* Task goal: The answer must consist of each line below that contains the word "items", copied in full.

* Exercise material:

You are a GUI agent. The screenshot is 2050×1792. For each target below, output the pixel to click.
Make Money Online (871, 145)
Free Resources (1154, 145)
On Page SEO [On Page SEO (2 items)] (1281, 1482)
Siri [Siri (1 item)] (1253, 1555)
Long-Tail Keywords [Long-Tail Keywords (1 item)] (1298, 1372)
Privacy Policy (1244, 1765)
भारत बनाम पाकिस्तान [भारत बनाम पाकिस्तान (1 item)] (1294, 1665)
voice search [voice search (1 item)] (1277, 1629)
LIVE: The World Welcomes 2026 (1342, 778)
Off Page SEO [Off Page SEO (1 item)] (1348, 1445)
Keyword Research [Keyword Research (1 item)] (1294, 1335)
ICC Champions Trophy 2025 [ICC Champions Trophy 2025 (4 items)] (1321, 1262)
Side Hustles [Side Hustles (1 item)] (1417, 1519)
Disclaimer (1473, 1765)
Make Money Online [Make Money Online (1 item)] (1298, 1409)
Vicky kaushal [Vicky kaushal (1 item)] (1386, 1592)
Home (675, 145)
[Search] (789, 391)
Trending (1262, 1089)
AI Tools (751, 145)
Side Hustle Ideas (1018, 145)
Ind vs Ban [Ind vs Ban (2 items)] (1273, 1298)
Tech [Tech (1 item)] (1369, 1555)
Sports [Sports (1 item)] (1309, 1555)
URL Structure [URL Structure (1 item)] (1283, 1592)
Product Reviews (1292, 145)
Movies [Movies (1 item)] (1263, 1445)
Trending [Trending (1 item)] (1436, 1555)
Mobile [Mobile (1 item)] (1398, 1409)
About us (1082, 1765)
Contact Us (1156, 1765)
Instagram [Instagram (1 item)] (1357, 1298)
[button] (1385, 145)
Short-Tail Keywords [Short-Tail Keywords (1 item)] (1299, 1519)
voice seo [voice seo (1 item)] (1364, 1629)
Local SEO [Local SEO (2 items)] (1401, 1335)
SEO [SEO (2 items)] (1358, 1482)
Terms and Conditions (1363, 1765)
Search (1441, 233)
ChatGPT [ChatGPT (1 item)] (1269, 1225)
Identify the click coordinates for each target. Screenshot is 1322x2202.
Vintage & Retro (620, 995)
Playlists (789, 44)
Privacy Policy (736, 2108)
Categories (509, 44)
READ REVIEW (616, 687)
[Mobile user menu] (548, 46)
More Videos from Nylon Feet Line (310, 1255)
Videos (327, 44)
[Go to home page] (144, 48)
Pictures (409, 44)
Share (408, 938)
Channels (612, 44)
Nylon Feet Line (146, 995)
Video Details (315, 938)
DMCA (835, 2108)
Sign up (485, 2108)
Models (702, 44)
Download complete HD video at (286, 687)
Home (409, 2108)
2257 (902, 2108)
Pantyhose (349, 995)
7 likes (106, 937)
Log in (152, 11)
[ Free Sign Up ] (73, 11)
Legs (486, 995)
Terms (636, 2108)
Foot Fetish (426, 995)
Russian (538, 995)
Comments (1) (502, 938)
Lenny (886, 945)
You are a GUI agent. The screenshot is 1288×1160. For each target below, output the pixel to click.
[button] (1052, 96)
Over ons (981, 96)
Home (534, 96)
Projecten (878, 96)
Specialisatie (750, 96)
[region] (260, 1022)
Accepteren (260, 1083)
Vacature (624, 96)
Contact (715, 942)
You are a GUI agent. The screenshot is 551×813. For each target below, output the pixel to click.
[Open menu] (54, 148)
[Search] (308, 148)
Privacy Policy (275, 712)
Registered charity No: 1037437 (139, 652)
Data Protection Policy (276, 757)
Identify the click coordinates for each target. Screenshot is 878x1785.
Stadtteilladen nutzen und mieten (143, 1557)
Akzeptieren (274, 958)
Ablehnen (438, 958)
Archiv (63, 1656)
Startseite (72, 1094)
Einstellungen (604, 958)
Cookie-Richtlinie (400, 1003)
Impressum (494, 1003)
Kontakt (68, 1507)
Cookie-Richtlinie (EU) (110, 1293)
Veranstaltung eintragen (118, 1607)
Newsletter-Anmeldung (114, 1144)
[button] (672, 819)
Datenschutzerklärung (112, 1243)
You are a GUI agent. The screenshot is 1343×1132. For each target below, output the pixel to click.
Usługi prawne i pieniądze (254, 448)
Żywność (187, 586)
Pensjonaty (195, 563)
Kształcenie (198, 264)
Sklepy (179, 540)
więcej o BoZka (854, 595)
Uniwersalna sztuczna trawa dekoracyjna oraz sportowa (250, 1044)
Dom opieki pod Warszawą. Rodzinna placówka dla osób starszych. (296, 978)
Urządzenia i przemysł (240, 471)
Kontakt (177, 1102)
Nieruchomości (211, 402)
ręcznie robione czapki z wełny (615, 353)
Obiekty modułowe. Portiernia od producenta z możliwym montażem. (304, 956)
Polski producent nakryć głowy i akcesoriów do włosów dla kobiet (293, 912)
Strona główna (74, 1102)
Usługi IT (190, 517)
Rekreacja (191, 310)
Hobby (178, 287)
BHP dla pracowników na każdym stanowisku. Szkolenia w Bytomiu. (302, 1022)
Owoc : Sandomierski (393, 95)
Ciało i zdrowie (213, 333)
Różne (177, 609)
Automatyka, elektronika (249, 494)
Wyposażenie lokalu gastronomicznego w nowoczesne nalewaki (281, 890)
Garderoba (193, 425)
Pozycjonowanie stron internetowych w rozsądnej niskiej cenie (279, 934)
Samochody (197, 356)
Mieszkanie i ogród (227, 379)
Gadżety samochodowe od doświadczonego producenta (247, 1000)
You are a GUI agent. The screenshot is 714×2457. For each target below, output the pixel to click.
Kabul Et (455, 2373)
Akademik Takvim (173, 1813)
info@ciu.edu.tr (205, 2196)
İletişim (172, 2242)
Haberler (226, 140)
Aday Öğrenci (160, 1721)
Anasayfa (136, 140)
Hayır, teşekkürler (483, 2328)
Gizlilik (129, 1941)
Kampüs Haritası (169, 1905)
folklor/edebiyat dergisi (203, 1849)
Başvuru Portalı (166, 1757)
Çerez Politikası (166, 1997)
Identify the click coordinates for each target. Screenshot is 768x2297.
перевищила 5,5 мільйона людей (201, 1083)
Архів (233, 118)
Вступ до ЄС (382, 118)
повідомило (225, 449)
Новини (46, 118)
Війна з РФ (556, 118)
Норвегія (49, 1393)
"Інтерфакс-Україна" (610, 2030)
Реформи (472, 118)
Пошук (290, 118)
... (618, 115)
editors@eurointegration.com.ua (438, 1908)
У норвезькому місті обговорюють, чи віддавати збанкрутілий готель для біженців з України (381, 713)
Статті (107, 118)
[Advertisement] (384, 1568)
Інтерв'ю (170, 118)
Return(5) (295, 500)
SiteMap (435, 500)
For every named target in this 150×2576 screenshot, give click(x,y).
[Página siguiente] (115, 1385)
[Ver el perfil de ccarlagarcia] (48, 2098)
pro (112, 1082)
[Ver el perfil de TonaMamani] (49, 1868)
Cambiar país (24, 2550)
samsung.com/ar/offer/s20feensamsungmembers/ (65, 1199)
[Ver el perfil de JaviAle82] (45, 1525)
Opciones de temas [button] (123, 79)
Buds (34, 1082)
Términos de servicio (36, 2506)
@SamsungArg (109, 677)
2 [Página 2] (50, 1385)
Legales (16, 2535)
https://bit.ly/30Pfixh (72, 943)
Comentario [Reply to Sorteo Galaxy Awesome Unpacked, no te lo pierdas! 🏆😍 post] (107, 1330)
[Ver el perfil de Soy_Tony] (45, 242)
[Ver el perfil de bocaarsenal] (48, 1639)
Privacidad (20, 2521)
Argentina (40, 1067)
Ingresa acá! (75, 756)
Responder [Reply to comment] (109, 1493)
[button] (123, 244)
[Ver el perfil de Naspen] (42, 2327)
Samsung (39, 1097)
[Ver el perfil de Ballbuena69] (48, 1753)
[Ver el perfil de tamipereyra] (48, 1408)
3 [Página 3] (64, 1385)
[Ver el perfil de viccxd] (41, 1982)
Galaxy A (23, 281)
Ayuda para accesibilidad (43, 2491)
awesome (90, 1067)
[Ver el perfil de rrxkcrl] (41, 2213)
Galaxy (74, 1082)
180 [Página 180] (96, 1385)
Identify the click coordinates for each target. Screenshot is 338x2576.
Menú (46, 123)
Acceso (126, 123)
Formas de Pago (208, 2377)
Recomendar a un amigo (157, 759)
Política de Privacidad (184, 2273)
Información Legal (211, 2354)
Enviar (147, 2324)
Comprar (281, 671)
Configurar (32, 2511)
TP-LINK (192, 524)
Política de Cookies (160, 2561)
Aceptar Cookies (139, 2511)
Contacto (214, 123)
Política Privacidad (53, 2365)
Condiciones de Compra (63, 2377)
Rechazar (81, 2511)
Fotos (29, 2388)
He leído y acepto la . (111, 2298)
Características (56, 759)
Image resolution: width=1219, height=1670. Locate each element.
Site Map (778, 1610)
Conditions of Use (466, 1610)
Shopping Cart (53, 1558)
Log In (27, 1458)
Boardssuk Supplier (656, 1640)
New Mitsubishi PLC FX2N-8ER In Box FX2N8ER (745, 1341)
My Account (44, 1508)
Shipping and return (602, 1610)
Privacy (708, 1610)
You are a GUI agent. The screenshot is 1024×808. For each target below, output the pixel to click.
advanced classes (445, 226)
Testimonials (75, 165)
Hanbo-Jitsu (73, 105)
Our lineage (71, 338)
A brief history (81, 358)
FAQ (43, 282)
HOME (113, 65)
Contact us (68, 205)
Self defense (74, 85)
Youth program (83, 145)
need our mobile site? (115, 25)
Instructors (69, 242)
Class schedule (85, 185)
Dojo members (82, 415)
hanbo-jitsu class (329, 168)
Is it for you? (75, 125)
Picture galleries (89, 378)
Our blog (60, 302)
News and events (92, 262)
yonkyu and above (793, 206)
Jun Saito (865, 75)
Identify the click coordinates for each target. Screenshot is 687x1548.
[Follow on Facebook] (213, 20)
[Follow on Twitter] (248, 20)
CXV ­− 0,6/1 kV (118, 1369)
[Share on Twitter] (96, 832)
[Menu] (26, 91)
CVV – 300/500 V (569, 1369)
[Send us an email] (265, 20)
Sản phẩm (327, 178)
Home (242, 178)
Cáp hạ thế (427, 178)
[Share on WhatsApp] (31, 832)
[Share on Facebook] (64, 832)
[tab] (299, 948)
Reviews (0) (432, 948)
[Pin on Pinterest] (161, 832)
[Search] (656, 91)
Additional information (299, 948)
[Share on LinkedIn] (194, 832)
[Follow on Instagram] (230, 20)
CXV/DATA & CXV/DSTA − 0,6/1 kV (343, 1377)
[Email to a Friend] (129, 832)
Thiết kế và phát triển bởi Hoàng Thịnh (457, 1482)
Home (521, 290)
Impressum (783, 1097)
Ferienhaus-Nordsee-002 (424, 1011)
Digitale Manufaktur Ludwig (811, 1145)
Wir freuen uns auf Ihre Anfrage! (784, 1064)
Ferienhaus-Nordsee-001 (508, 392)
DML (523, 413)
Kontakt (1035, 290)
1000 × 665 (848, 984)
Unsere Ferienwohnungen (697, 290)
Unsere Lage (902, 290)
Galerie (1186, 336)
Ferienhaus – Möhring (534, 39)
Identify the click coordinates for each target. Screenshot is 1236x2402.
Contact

* Response area:
On Page SEO [On Page SEO (2 items)] (1281, 1482)
ICC Champions Trophy 2025 [ICC Champions Trophy 2025 (4 items)] (1321, 1262)
Ind vs Ban [Ind vs Ban (2 items)] (1273, 1298)
Local SEO [Local SEO (2 items)] (1401, 1335)
SEO [SEO (2 items)] (1358, 1482)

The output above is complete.